There’s something vulnerable about not dying and being you’re the only one, because everybody, you know, dies except you. And there was always a hint of that for Norman, for me, although he had a goal, you know, he was a protector and he was a great warrior. But the times you see him reminisce with, with people from his past who knew him, you get that feeling.

There was some there’s more to him than that.

Jeff: Well, I think one of my favorite episodes that. on, on mighty max is the Norman conquest episode, which I thought was a brulee Weldon episode that she provided the story on. [01:04:00] and you revealed, you did reveal a great vulnerability to Norman that not only did you create, connection with his father, but you also created a villain that he actually is the only time you actually seem afraid of losing.

Mark Zazlove: Right.

Jeff: And I thought that was a brilliant way of making your, the character of Norman vulnerable. Because beyond, before that point, you do get a sense that he is basically invisible warrior. You don’t really get to know him as an individual.

Mark Zazlove: And that, that was the goal of it. And I think that was a Libby Hinson one.

It could be wrong.

Jeff: Be honest with you when I read it.

Mark Zazlove: Yeah. But, but yeah, it was, it was. It’s always, it’s always about putting an obstacle that someone can overcome, but just barely, you know, cause it’s like the problem with Superman originally to me is always like, well, if someone has, there’s no courage there, nothing hurts him.

That man’s farmer courageous because he might get killed. You know, there’s nothing. So you have to keep escalating, you know, [01:05:00] obstacles for Superman, if you really want it to work, you know, and that can be a problem. So would, you know, with Norma it was like, who can you find. That could beat him. And then what does that do to him?

What does he have to dig down to? And then we, I, if I recall correctly, we cast Brad Garrett early on before he went on, everyone loves Raymond and all that other stuff, but, and he was huge. So his voice was huge, too. It worked out beautifully from  standpoint is, is, I don’t know. I think I’ve rambled a little too much on that one.

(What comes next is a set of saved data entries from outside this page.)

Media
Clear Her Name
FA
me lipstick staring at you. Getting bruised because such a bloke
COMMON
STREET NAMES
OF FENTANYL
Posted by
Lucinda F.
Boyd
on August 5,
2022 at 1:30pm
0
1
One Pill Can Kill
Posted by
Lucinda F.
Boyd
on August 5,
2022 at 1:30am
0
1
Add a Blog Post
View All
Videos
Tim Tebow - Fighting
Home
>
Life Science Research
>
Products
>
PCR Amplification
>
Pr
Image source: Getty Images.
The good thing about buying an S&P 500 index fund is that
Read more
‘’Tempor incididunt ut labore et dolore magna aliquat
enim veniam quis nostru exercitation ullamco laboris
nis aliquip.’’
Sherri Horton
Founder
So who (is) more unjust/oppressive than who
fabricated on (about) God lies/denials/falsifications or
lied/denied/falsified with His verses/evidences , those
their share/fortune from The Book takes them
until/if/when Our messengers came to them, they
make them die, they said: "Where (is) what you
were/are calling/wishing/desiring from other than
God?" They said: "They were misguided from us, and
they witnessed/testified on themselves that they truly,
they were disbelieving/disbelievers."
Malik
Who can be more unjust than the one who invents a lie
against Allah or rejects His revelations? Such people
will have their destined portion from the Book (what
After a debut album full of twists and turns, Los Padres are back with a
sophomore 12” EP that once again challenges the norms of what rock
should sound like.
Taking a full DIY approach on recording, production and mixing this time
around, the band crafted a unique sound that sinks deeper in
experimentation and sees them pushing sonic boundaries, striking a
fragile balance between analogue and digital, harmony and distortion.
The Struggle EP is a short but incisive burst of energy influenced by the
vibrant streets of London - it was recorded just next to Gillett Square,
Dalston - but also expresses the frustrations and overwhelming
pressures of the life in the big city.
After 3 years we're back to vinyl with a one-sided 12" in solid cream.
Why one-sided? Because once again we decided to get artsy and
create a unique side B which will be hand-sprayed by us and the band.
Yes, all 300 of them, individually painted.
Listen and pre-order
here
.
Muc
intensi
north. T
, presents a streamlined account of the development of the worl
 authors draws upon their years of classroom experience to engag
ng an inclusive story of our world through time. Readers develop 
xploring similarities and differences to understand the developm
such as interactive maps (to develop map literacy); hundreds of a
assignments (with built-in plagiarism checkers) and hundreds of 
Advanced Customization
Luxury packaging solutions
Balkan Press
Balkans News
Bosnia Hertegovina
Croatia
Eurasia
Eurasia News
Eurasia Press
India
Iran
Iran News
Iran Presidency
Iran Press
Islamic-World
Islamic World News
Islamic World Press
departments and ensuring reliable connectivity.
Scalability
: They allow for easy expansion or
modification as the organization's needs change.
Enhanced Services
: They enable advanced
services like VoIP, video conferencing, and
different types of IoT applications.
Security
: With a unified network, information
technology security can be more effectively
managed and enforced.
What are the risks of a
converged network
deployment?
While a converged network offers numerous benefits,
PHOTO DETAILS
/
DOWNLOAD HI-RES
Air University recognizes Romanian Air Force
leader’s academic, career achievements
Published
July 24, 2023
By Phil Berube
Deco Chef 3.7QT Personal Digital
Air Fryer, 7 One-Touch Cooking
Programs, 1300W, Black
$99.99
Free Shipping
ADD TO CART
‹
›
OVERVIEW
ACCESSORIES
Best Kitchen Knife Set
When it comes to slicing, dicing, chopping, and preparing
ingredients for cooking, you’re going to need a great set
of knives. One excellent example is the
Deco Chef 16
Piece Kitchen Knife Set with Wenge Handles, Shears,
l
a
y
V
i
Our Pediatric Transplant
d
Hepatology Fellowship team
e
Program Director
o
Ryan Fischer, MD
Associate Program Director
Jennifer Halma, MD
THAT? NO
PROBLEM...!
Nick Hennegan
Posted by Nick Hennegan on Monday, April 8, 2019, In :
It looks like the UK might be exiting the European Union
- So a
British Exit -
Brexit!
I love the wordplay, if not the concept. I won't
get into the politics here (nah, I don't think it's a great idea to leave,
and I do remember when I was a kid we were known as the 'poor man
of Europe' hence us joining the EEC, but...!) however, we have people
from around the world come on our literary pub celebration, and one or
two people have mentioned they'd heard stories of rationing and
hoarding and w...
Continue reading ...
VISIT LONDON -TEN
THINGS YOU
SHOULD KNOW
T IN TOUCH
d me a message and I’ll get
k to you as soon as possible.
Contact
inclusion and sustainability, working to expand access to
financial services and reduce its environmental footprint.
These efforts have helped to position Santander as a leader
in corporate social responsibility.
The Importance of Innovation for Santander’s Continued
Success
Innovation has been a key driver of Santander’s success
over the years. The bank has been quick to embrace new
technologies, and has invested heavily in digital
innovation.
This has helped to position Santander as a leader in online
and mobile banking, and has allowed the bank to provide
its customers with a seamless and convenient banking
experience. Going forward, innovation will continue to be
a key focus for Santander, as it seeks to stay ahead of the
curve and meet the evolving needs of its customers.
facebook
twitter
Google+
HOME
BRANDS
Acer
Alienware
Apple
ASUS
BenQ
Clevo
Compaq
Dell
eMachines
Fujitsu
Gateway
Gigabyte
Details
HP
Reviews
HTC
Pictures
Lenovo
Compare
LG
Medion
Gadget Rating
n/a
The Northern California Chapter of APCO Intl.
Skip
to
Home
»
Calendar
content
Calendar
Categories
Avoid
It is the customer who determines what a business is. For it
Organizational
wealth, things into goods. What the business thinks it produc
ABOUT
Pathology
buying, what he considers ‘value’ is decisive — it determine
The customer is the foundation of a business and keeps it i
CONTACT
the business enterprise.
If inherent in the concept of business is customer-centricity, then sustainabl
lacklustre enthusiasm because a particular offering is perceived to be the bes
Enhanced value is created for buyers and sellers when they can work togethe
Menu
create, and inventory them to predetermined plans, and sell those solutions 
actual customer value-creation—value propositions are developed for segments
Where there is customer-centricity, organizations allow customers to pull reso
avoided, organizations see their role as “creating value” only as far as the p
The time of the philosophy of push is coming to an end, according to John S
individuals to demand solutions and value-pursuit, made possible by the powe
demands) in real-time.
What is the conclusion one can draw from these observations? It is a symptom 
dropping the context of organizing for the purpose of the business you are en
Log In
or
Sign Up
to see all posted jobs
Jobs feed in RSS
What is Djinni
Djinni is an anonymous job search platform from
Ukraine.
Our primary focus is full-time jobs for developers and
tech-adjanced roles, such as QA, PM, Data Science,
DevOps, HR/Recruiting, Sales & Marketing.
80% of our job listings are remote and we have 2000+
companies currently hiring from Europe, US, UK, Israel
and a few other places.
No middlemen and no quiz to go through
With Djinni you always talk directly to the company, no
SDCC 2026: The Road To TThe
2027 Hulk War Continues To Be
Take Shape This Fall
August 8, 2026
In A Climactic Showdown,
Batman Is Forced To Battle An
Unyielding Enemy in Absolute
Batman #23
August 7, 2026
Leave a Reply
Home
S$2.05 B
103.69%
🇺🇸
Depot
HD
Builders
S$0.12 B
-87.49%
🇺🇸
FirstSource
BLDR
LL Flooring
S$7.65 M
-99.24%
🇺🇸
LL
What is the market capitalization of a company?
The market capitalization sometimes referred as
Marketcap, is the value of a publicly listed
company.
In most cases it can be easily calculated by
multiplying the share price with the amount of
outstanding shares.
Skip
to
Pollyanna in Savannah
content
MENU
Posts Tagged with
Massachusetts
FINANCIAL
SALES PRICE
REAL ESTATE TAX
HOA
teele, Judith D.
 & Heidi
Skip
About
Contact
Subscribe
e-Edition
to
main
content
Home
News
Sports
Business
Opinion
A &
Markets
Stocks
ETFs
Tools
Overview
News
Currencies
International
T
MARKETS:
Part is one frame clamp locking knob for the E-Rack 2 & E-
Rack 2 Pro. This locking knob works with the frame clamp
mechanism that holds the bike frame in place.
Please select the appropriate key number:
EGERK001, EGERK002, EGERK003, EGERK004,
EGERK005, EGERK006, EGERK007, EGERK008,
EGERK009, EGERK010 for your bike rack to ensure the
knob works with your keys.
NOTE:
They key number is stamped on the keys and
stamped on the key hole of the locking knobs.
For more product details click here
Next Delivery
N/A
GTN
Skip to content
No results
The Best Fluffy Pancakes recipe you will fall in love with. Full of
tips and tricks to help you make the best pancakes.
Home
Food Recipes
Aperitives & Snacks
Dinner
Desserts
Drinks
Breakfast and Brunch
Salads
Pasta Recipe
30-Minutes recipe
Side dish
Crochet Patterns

Jeff: I find it fascinating. I love the episode and I do think Norman it’s one of those things, Norman and Virgil and max, is this what seems like one of those shows sort of like, like TV show, like Firefly or something where you’re like, there should have been so many more seasons in some, a bitch. It just stopped before you delve into the deeper stuff that I wanted to know about the characters.

Mark Zazlove: Yeah, it’s always a fine line. And, and the problem with science fiction, a lot of times in television form is the creators of the shows. It often looks like they have a great idea and they don’t know where they’re going. [01:06:00] Like they Peter out. You know, like whatever. And so you, you never get around or when they do finally get to the end and you are, I’m really, that’s your ending, you know, with movies, you gotta have a killer ending or it just won’t work at all.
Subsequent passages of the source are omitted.